TASK INSTRUCTIONS: Each entry is to be given again exactly; drop the images.

DATA RECORDS:
*** Block opens ***

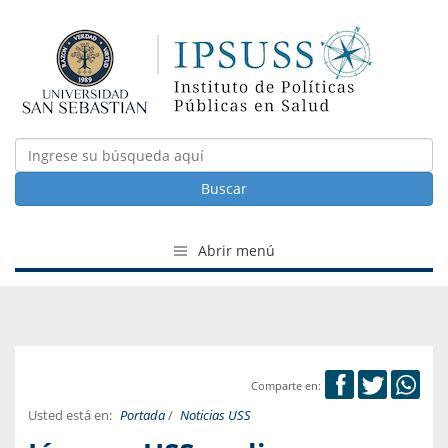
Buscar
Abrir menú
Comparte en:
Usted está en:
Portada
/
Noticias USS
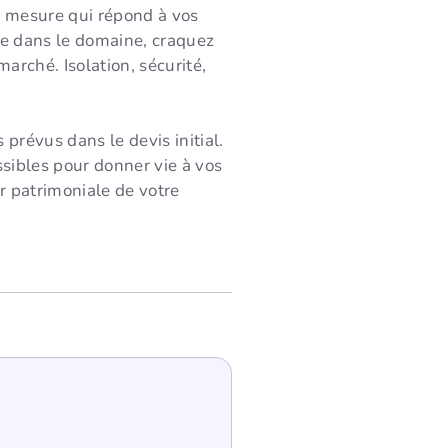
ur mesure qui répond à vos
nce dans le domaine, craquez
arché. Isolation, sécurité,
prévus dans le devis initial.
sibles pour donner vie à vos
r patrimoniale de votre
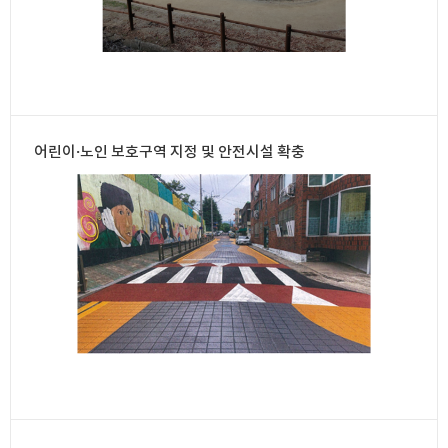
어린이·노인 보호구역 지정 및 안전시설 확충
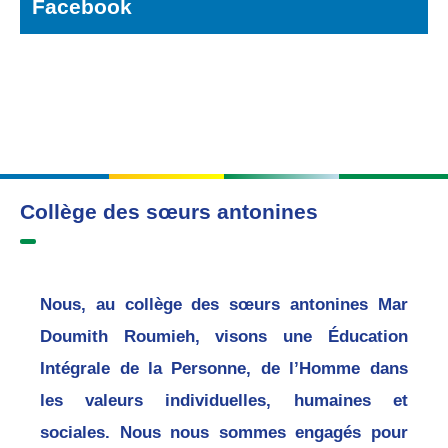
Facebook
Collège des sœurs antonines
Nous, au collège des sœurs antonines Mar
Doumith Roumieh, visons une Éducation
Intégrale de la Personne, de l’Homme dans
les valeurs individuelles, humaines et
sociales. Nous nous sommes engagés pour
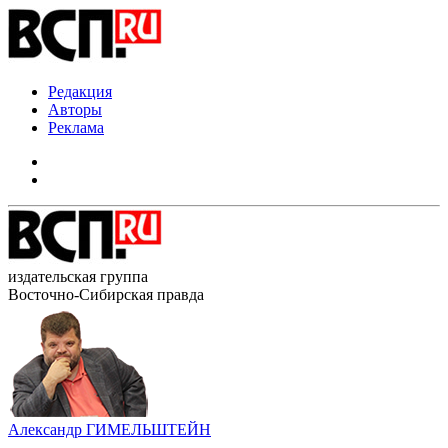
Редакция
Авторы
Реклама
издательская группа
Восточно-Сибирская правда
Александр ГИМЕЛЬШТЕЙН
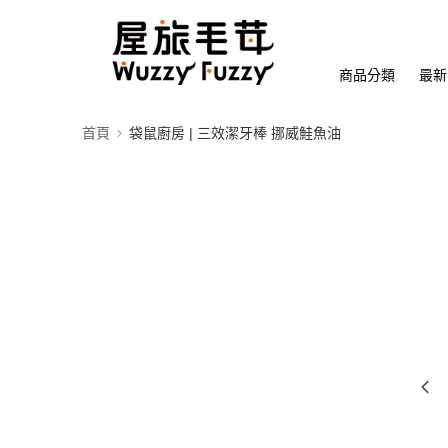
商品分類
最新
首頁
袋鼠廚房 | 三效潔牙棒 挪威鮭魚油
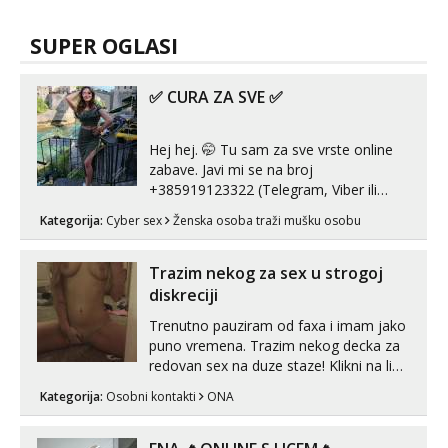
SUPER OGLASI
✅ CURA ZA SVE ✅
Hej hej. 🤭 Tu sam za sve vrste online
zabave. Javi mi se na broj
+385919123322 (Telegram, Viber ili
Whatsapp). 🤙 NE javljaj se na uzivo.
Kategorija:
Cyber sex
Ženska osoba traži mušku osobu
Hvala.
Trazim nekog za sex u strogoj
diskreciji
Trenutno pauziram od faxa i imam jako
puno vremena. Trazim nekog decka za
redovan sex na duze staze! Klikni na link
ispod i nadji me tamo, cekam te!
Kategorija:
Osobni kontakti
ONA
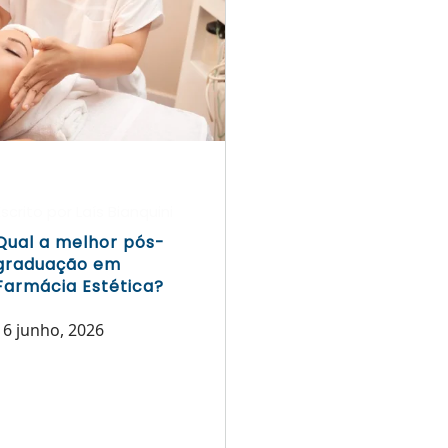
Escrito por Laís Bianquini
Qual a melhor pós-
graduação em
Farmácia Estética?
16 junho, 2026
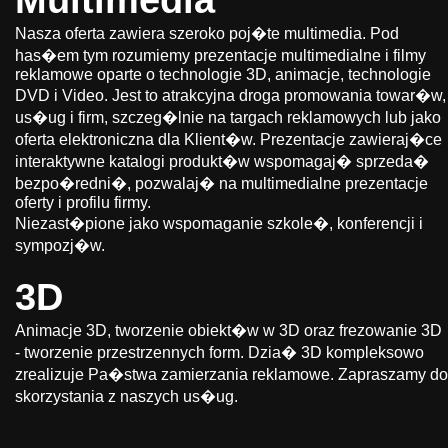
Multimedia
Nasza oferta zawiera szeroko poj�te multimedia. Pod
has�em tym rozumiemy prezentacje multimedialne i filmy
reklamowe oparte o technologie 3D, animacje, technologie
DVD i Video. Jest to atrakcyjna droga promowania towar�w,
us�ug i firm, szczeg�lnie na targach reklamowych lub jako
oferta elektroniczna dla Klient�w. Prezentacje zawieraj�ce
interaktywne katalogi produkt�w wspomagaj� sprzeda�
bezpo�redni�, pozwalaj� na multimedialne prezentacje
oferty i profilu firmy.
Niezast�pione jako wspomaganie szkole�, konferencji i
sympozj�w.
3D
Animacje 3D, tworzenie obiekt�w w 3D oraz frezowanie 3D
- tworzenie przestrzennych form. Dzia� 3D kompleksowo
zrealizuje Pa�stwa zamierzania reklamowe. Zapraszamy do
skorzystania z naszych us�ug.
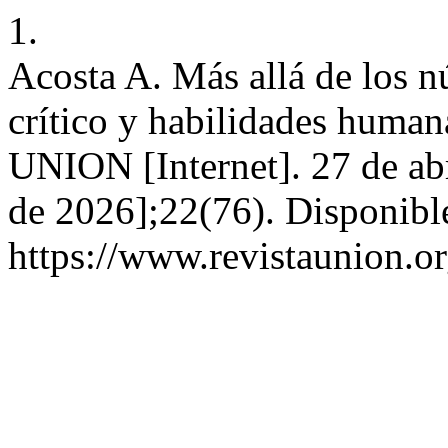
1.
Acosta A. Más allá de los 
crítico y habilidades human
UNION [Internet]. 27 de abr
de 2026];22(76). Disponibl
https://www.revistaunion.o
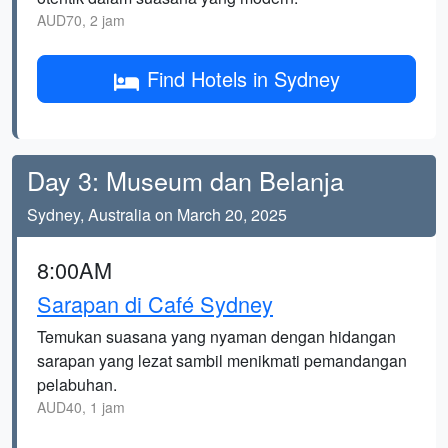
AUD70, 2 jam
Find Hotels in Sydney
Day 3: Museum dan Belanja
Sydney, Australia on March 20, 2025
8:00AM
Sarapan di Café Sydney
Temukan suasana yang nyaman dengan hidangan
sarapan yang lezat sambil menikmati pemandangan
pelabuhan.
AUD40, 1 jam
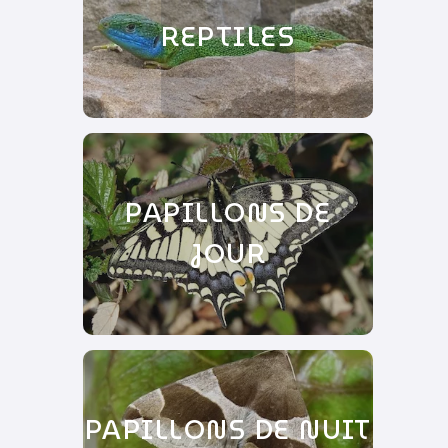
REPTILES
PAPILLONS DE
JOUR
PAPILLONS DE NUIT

*** Block closes ***

SOLUTION TO THE PROBLEM:
Buscar
Abrir menú
Comparte en:
Usted está en:
Portada
/
Noticias USS
ur mesure qui répond à vos
nce dans le domaine, craquez
arché. Isolation, sécurité,
prévus dans le devis initial.
sibles pour donner vie à vos
r patrimoniale de votre
어린이·노인 보호구역 지정 및 안전시설 확충
Facebook
Collège des sœurs antonines
Nous, au collège des sœurs antonines Mar
Doumith Roumieh, visons une Éducation
Intégrale de la Personne, de l’Homme dans
les valeurs individuelles, humaines et
sociales. Nous nous sommes engagés pour
Редакция
Авторы
Реклама
издательская группа
Восточно-Сибирская правда
Александр ГИМЕЛЬШТЕЙН
商品分類
最新
首頁
袋鼠廚房 | 三效潔牙棒 挪威鮭魚油
SUPER OGLASI
✅ CURA ZA SVE ✅
Hej hej. 🤭 Tu sam za sve vrste online
zabave. Javi mi se na broj
+385919123322 (Telegram, Viber ili
Whatsapp). 🤙 NE javljaj se na uzivo.
Kategorija:
Cyber sex
Ženska osoba traži mušku osobu
Hvala.
Trazim nekog za sex u strogoj
diskreciji
Trenutno pauziram od faxa i imam jako
puno vremena. Trazim nekog decka za
redovan sex na duze staze! Klikni na link
ispod i nadji me tamo, cekam te!
Kategorija:
Osobni kontakti
ONA
Escrito por Laís Bianquini
Qual a melhor pós-
graduação em
Farmácia Estética?
16 junho, 2026
Multimedia
Nasza oferta zawiera szeroko poj�te multimedia. Pod
has�em tym rozumiemy prezentacje multimedialne i filmy
reklamowe oparte o technologie 3D, animacje, technologie
DVD i Video. Jest to atrakcyjna droga promowania towar�w,
us�ug i firm, szczeg�lnie na targach reklamowych lub jako
oferta elektroniczna dla Klient�w. Prezentacje zawieraj�ce
interaktywne katalogi produkt�w wspomagaj� sprzeda�
bezpo�redni�, pozwalaj� na multimedialne prezentacje
oferty i profilu firmy.
Niezast�pione jako wspomaganie szkole�, konferencji i
sympozj�w.
3D
Animacje 3D, tworzenie obiekt�w w 3D oraz frezowanie 3D
- tworzenie przestrzennych form. Dzia� 3D kompleksowo
zrealizuje Pa�stwa zamierzania reklamowe. Zapraszamy do
skorzystania z naszych us�ug.
1.
Acosta A. Más allá de los 
crítico y habilidades human
UNION [Internet]. 27 de abr
de 2026];22(76). Disponibl
https://www.revistaunion.o
AUD70, 2 jam
Find Hotels in Sydney
Day 3: Museum dan Belanja
Sydney, Australia on March 20, 2025
8:00AM
Sarapan di Café Sydney
Temukan suasana yang nyaman dengan hidangan
sarapan yang lezat sambil menikmati pemandangan
pelabuhan.
AUD40, 1 jam
REPTILES
PAPILLONS DE
JOUR
PAPILLONS DE NUIT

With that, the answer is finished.